**Problem statement:** Tell how many lines in the records contain the word "serangan"; the number alone is the answer.

========================================

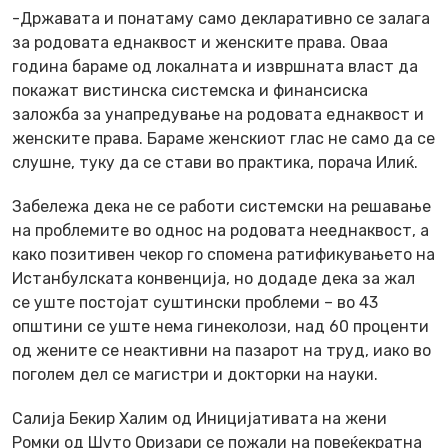
-Државата и понатаму само декларативно се залага
за родовата еднаквост и женските права. Оваа
година бараме од локалната и извршната власт да
покажат вистинска системска и финансиска
заложба за унапредување на родовата еднаквост и
женските права. Бараме женскиот глас не само да се
слушне, туку да се стави во практика, порача Илиќ.
Забележа дека не се работи системски на решавање
на проблемите во однос на родовата нееднаквост, а
како позитивен чекор го спомена ратификувањето на
Истанбулската конвенција, но додаде дека за жал
се уште постојат суштински проблеми – во 43
општини се уште нема гинеколози, над 60 проценти
од жените се неактивни на пазарот на труд, иако во
поголем дел се магистри и докторки на науки.
Салија Бекир Халим од Иницијативата на жени
Ромки од Шуто Оризари се пожали на повеќекратна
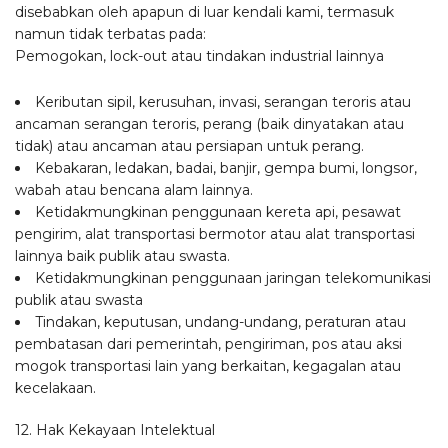
disebabkan oleh apapun di luar kendali kami, termasuk
namun tidak terbatas pada:
Pemogokan, lock-out atau tindakan industrial lainnya
Keributan sipil, kerusuhan, invasi, serangan teroris atau
ancaman serangan teroris, perang (baik dinyatakan atau
tidak) atau ancaman atau persiapan untuk perang.
Kebakaran, ledakan, badai, banjir, gempa bumi, longsor,
wabah atau bencana alam lainnya.
Ketidakmungkinan penggunaan kereta api, pesawat
pengirim, alat transportasi bermotor atau alat transportasi
lainnya baik publik atau swasta.
Ketidakmungkinan penggunaan jaringan telekomunikasi
publik atau swasta
Tindakan, keputusan, undang-undang, peraturan atau
pembatasan dari pemerintah, pengiriman, pos atau aksi
mogok transportasi lain yang berkaitan, kegagalan atau
kecelakaan.
12. Hak Kekayaan Intelektual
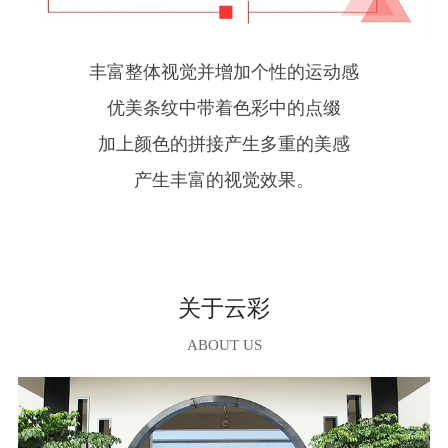
丰富整体视觉并增加个性的运动感
优美条纹中带着色彩中的点缀
加上颜色的拼接产生多重的美感
产生丰富的视觉效果。
关于云彩
ABOUT US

========================================

**Solution to this problem:** 2